Need advice about which tool to choose?Ask the StackShare community!
Microsoft SQL Server vs TimescaleDB: What are the differences?
Introduction
In this article, we will explore the key differences between Microsoft SQL Server and TimescaleDB. Both databases are widely used in the industry but have distinct features and purposes. Let's dive into the differences between these two databases.
Data Model: Microsoft SQL Server follows a relational data model, storing data in tables with predefined schemas.
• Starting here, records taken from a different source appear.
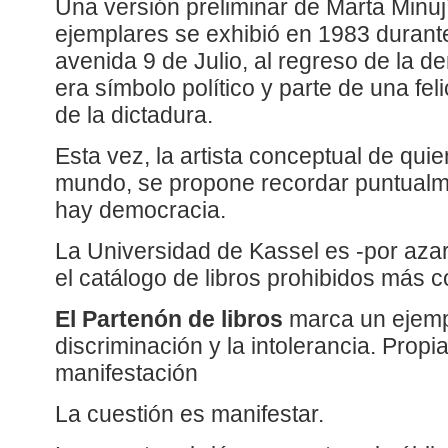
Una versión preliminar de Marta Minuj
ejemplares se exhibió en 1983 durant
avenida 9 de Julio, al regreso de la 
era símbolo político y parte de una feli
de la dictadura.
Esta vez, la artista conceptual de qui
mundo, se propone recordar puntualme
hay democracia.
La Universidad de Kassel es -por azar-
el catálogo de libros prohibidos más 
El Partenón de libros
marca un ejemplo
discriminación y la intolerancia. Prop
manifestación
La cuestión es manifestar.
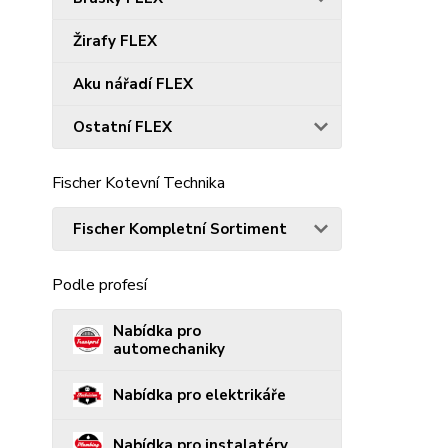
Žirafy FLEX
Aku nářadí FLEX
Ostatní FLEX
Fischer Kotevní Technika
Fischer Kompletní Sortiment
Podle profesí
Nabídka pro
automechaniky
Nabídka pro elektrikáře
Nabídka pro instalatéry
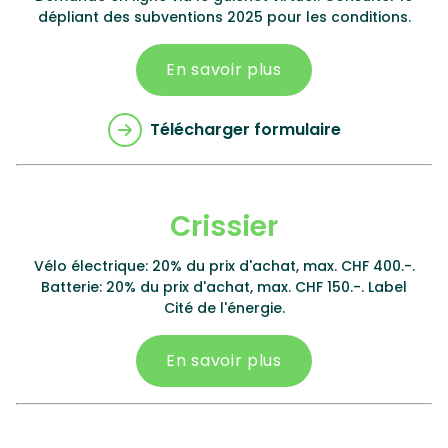
dépliant des subventions 2025 pour les conditions.
En savoir plus
Télécharger formulaire
Crissier
Vélo électrique: 20% du prix d'achat, max. CHF 400.-.
Batterie: 20% du prix d'achat, max. CHF 150.-. Label
Cité de l'énergie.
En savoir plus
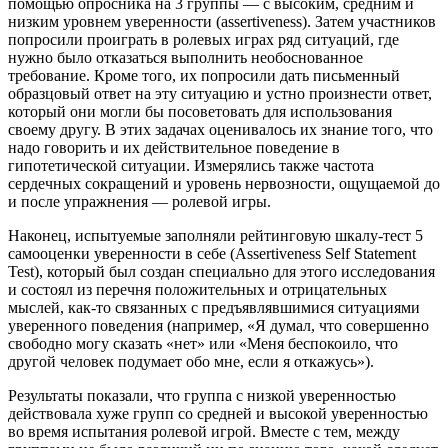
помощью опросника на 3 группы — с высоким, средним и
низким уровнем уверенности (assertiveness). Затем участников
попросили проиграть в ролевых играх ряд ситуаций, где
нужно было отказаться выполнить необоснованное
требование. Кроме того, их попросили дать письменный
образцовый ответ на эту ситуацию и устно произнести ответ,
который они могли бы посоветовать для использования
своему другу. В этих задачах оценивалось их знание того, что
надо говорить и их действительное поведение в
гипотетической ситуации. Измерялись также частота
сердечных сокращений и уровень нервозности, ощущаемой до
и после упражнения — ролевой игры.
Наконец, испытуемые заполняли рейтинговую шкалу-тест 5
самооценки уверенности в себе (Assertiveness Self Statement
Test), который был создан специально для этого исследования
и состоял из перечня положительных и отрицательных
мыслей, как-то связанных с предъявлявшимися ситуациями
уверенного поведения (например, «Я думал, что совершенно
свободно могу сказать «нет» или «Меня беспокоило, что
другой человек подумает обо мне, если я откажусь»).
Результаты показали, что группа с низкой уверенностью
действовала хуже групп со средней и высокой уверенностью
во время испытания ролевой игрой. Вместе с тем, между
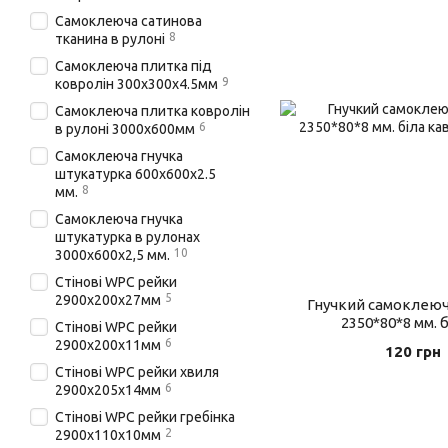
Самоклеюча сатинова
8
тканина в рулоні
Самоклеюча плитка під
9
ковролін 300х300х4.5мм
Самоклеюча плитка ковролін
6
в рулоні 3000х600мм
Самоклеюча гнучка
штукатурка 600х600х2.5
8
мм.
Самоклеюча гнучка
штукатурка в рулонах
10
3000х600х2,5 мм.
Стінові WPC рейки
5
2900х200х27мм
Гнучкий самоклеючи
2350*80*8 мм. б
Стінові WPC рейки
6
2900х200х11мм
120 грн
Стінові WPC рейки хвиля
6
2900х205х14мм
Стінові WPC рейки гребінка
2
2900х110х10мм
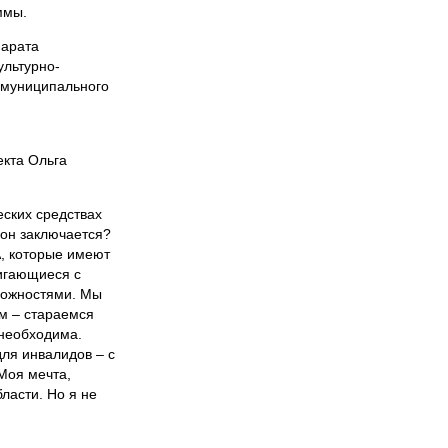
ммы.
парата
ультурно-
 муниципального
екта Ольга
еских средствах
он заключается?
А, которые имеют
вигающиеся с
зможностями. Мы
м – стараемся
 необходима.
ля инвалидов – с
Моя мечта,
ласти. Но я не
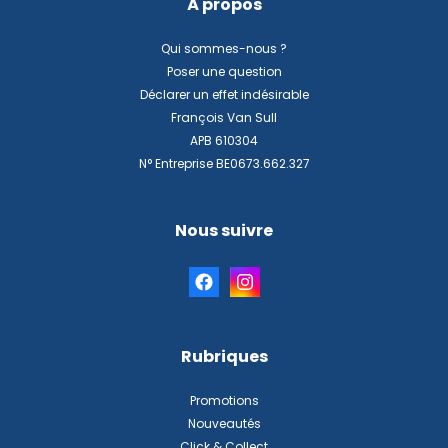
À propos
Qui sommes-nous ?
Poser une question
Déclarer un effet indésirable
François Van Sull
APB 610304
N° Entreprise BE0673.662.327
Nous suivre
Rubriques
Promotions
Nouveautés
Click & Collect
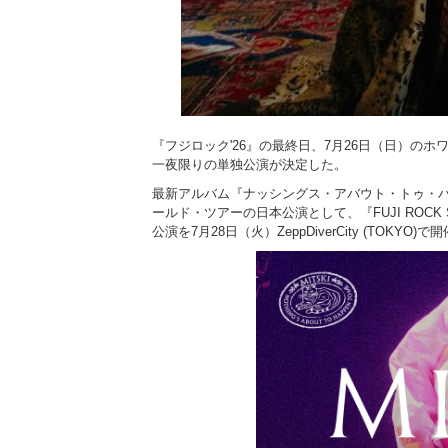
『フジロック'26』の最終日、7月26日（日）のホ
一夜限りの単独公演が決定した。
最新アルバム『ナッシングス・アバウト・トゥ・ハプン・トゥ・
ールド・ツアーの日本公演として、『FUJI ROCK SPECIAL 
公演を7月28日（火）ZeppDiverCity (TOKYO)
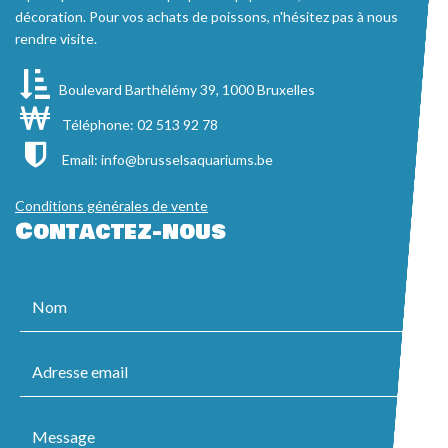
décoration. Pour vos achats de poissons, n'hésitez pas à nous
rendre visite.
Boulevard Barthélémy 39, 1000 Bruxelles
Téléphone: 02 513 92 78
Email:
info@brusselsaquariums.be
Conditions générales de vente
Contactez-nous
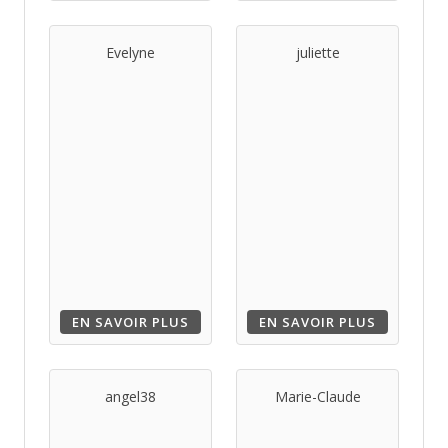
Evelyne
juliette
EN SAVOIR PLUS
EN SAVOIR PLUS
angel38
Marie-Claude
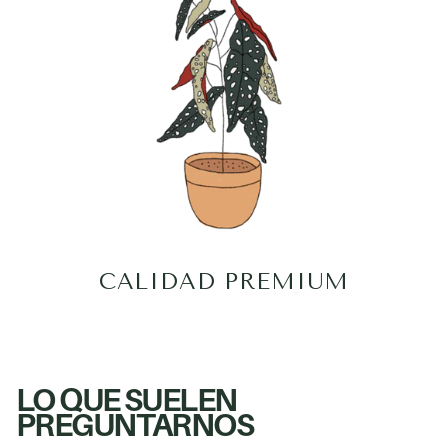
CALIDAD PREMIUM
LO QUE SUELEN
PREGUNTARNOS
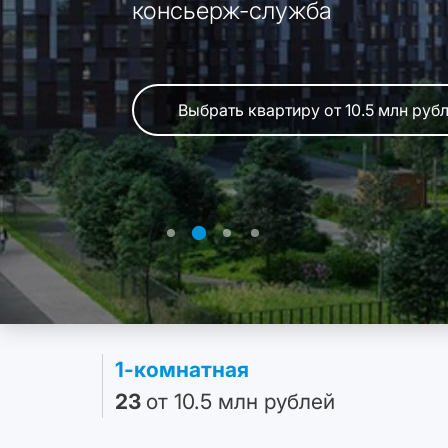
консьерж-служба
«Буревестник»
ходьбы
Выбрать квартиру от 10.5 млн руб
Выбрать квартиру от 10.5 млн руб
Выбрать квартиру от 10.5 млн руб
Выбрать квартиру от 10.5 млн руб
1-комнатная
23
от 10.5 млн рублей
It relies on structured query language (SQL) for data retrieval and manipulation. On the other hand, TimescaleDB is built on top of PostgreSQL and extends it to provide native support for time-series data. It introduces the concept of hypertables, which allow automatic partitioning and scaling of time-series data, making it more efficient for storing and querying time-series data.
Scalability: While Microsoft SQL Server can scale vertically by adding more resources to a single server, TimescaleDB focuses on horizontal scalability. It allows data to be distributed across multiple servers, enabling better performance for large-scale deployments. TimescaleDB achieves this through automatic data partitioning and parallel query execution, making it suitable for handling massive volumes of time-series data.
Performance: Microsoft SQL Server is optimized for general-purpose workload management, providing excellent performance for complex queries across different types of data. TimescaleDB, on the other hand, is designed specifically for time-series data and offers high-performance features tailored for time-based analytical queries. Its automatic data partitioning and indexing strategies ensure faster query execution on time-series data.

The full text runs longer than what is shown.